PROBLEM DETAILS
Say nothing but the number of lines below in which the string "últimas" appears.

Segment Start: SUPPLIED DATA

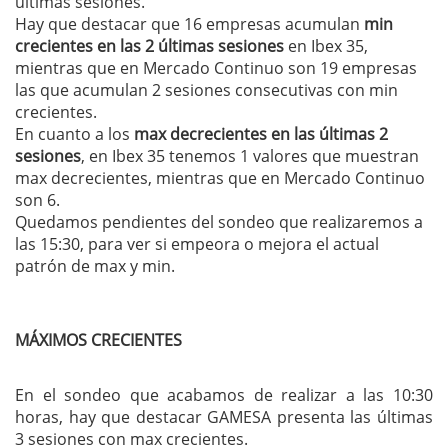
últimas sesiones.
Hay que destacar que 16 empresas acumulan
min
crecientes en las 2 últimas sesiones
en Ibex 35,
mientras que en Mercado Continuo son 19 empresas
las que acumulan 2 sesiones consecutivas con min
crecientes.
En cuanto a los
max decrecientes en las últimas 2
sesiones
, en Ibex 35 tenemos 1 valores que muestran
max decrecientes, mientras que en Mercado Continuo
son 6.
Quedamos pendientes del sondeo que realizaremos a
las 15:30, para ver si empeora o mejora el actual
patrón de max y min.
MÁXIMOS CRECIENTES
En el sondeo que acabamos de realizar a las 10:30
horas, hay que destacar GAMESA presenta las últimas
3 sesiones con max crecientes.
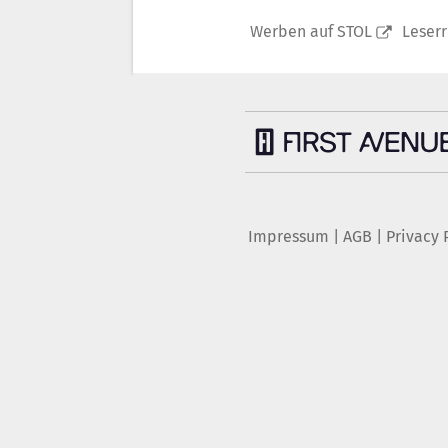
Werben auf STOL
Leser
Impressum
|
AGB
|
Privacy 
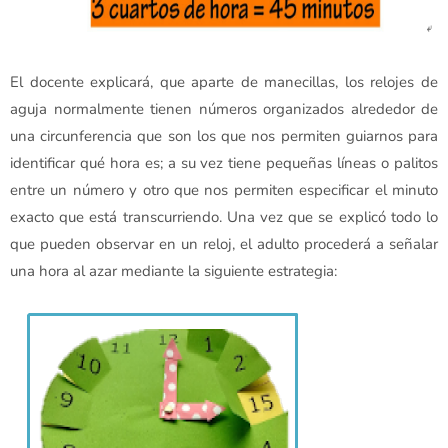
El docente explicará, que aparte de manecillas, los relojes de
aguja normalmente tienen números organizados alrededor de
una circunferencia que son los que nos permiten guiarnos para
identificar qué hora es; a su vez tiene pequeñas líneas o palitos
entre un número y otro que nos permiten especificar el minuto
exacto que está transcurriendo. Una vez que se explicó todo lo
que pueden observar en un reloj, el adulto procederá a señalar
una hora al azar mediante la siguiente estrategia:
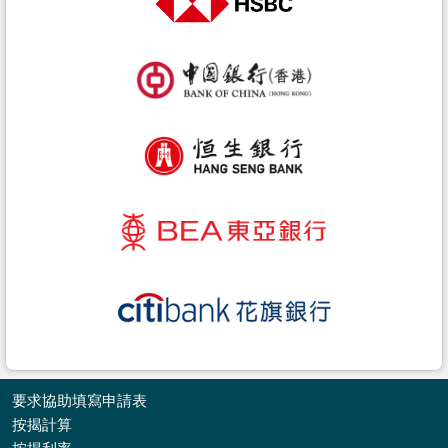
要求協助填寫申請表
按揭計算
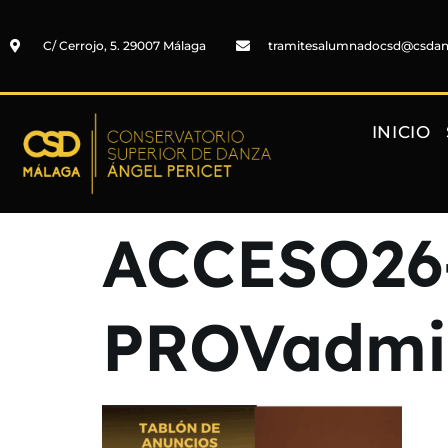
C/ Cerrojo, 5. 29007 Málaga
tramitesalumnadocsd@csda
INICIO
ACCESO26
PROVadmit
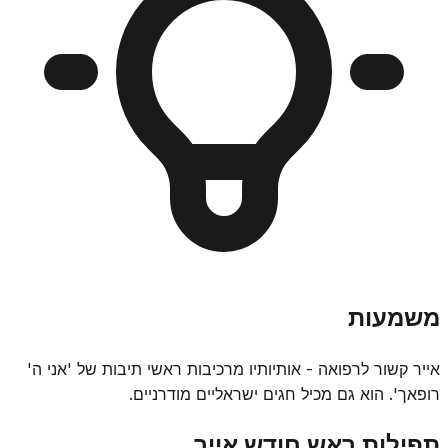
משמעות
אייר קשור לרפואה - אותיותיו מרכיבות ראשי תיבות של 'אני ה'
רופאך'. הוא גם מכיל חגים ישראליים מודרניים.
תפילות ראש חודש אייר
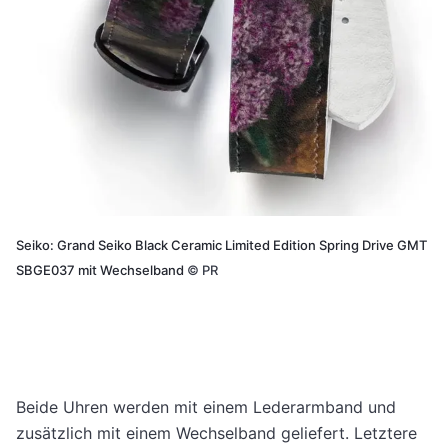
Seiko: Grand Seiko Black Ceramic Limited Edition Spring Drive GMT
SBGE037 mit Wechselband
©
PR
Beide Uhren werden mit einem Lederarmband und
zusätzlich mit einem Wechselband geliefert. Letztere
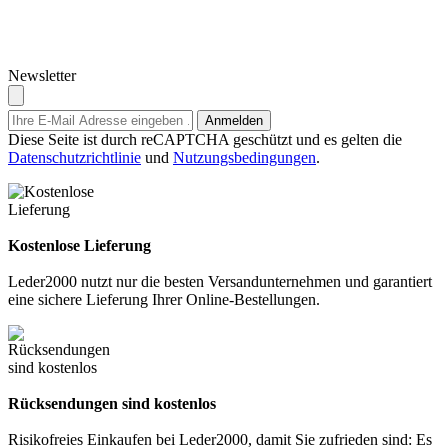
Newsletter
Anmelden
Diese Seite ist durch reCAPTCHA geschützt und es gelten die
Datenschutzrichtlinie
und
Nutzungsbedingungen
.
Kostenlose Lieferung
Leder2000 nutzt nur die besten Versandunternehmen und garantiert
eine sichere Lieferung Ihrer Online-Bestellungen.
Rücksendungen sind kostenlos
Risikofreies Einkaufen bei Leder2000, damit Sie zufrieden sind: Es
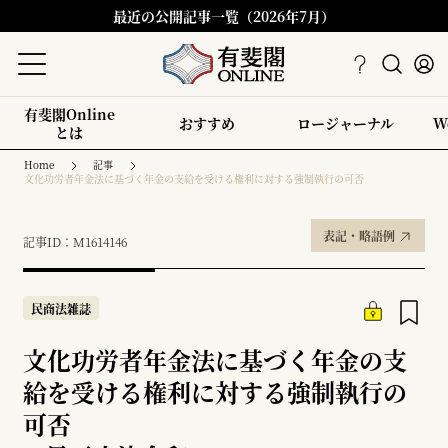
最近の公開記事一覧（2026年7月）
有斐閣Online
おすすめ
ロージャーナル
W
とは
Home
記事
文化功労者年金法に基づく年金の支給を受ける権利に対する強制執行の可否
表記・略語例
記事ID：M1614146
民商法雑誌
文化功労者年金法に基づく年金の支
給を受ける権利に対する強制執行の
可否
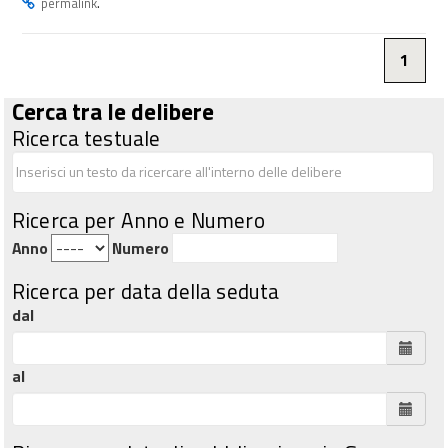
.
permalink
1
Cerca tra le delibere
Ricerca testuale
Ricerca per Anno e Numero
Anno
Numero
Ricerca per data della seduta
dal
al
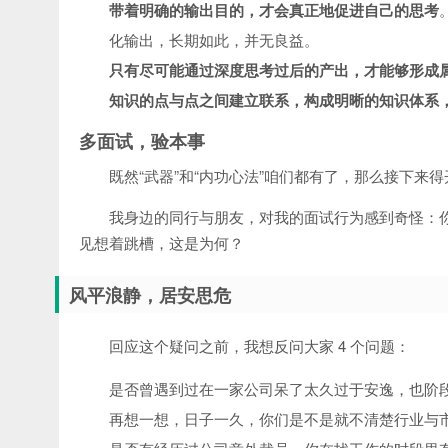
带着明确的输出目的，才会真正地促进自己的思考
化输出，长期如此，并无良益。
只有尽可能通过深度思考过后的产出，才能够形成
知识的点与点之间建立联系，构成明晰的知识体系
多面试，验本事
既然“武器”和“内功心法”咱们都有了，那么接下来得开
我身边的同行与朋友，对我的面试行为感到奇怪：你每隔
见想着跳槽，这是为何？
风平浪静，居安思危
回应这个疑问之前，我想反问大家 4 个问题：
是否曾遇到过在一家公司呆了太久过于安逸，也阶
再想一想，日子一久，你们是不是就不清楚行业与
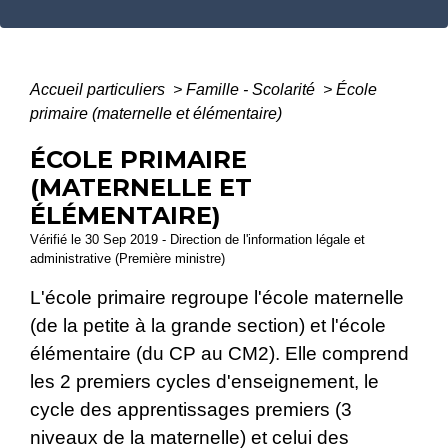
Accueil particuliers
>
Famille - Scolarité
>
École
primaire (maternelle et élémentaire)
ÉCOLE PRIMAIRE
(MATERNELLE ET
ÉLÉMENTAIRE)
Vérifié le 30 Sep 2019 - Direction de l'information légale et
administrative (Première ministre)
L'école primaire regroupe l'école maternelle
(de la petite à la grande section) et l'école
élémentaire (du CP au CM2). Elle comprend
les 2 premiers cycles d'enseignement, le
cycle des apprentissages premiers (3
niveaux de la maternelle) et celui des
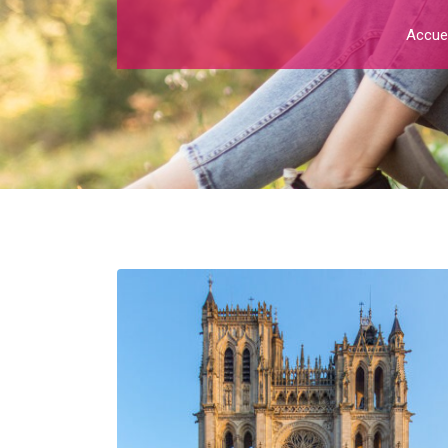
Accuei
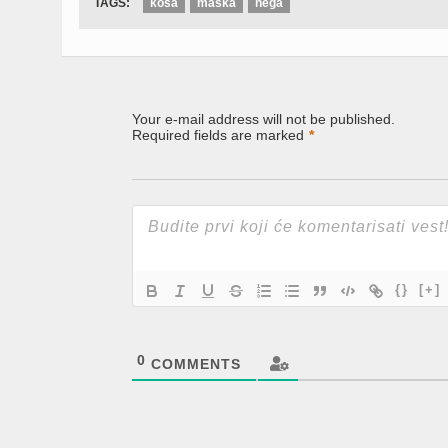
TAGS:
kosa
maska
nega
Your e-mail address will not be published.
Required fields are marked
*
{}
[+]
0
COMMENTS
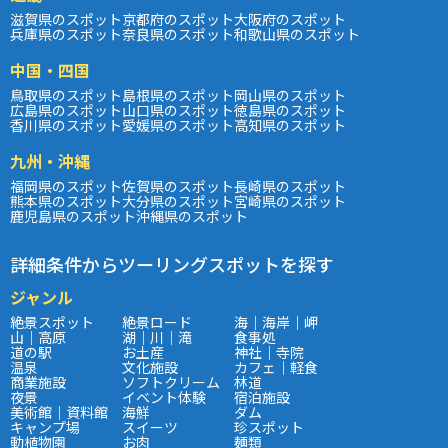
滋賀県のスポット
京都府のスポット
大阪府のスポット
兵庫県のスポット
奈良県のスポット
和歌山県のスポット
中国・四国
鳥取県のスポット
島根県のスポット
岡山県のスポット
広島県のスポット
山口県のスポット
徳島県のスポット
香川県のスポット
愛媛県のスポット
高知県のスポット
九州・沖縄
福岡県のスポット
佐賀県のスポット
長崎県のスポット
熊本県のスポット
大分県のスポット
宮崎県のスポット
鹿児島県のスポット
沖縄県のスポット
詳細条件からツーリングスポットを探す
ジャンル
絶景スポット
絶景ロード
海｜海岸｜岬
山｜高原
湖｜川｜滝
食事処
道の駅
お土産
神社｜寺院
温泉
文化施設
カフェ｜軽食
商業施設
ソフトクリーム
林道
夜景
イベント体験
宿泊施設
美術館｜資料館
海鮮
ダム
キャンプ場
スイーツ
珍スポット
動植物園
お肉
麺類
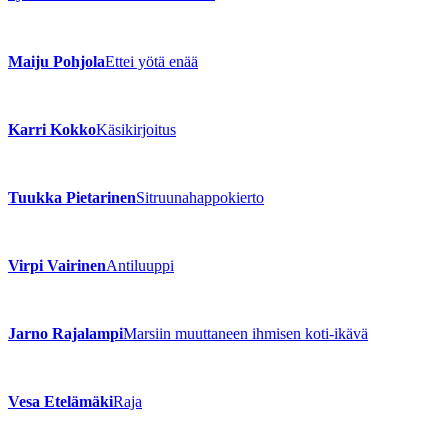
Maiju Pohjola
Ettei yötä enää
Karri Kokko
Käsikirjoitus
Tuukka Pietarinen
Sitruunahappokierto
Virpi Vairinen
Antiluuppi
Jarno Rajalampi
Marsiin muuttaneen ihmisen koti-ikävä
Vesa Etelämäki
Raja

Segment End: SUPPLIED DATA

RESPONSE
4